Does everyday group interaction with like-minded friends intensify shared attitudes? • Yes!!! Group members reinforce shared inclinations. • Like-minded people associate increasingly with one another, amplifying their shared tendencies.
B. Groupthink: • Occurs when people eager to seek a consensus in a group setting, focus on one solution to a problem & ignore alternative solutions that may be better.
Groupthink Examples: Sinking of the Titanic • Despite many iceberg warnings, Captain Smith, at the urging of others, kept sailing at full speed. • The Titanic hit an iceberg and sank April 15th, 1912 killing over • 1,500 people.
Bay of Pigs Invasion (1961) • Kennedy & advisers tried to overthrow Fidel Castro by invading Cuba with 1,400 CIA-trained Cuban exiles. • Most invaders were killed or captured, & Cuba allied itself more closely with the former U.S.S.R. • Kennedy later said, “How could we have been so stupid.”
Symptoms of Groupthink: • 1. An illusion of Invulnerability- an excessive optimism that blinds the group to possible danger or problems. • E.g., People said the Titanic was “unsinkable.”
2. Unquestioned belief in the group’s morality: • The group believes in its own inherent morality & ignores evidence to the contrary. • E.g., Al Quaeda, Hamas, Ku Klux Klan, Nazis
3. Rationalization: • Groups justify their views & decisions, & ignore alternative views they don’t agree with.
4. Stereotyped view of opponent: • Opponents to the group are considered to be immoral, stupid, & unable to defend themselves. • Kennedy administration—underestimated Castro’s power & military prowess.
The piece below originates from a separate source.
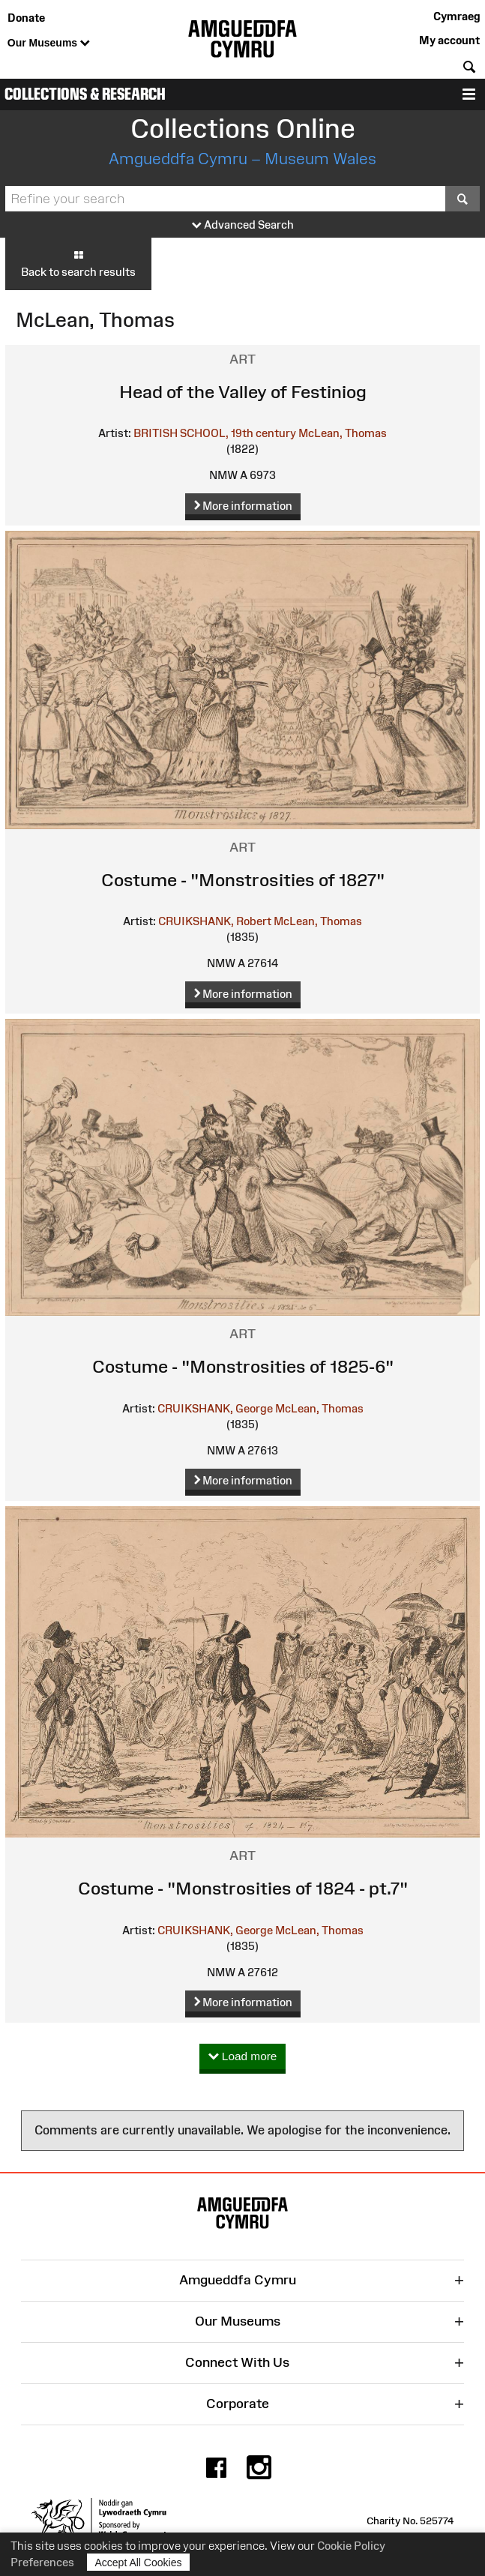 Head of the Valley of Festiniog (243, 392)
U.S. underestimated stealth & power of “Charlie” in Vietnam.
5. Conformity pressure: • Members who argue with the group, are pressured to conform (ostracism, threats, etc.).
6. Self-censorship: • Group members monitor what they say & do within the group (because they want to continue being liked or to avoid harm).
7. Illusion of unanimity: • People afraid or unwilling to oppose the group, confirm the group’s perception of its unanimity in its decisions & views. • Who was going to oppose President Kennedy once he & his administration made their decision.
Factors that Prevent Groupthink: • 1. Be impartial –don’t endorse any position. • 2. Encourage critical evaluation; assign a “devil’s advocate.” • 3. Frequently divide the group & renunite to air differences. • 4. Invite outside experts • 5. Have additional meetings to discuss decisions.
C. Minority Influence: • Can the minority group influence the majority group’s views? • Yes. • How???
1. Consistency: • A minority group that sticks with their position will be influential. The minority group must be consistent, any wavering or dissention will impair its efforts to sway the majority view.
2. Self-Confidence: • A strong minority that is clearly confident will be effective in raising doubts among the majority.
3. Defections from the Majority • Majority members who defect from the majority view are more persuasive than a consistent minority voice.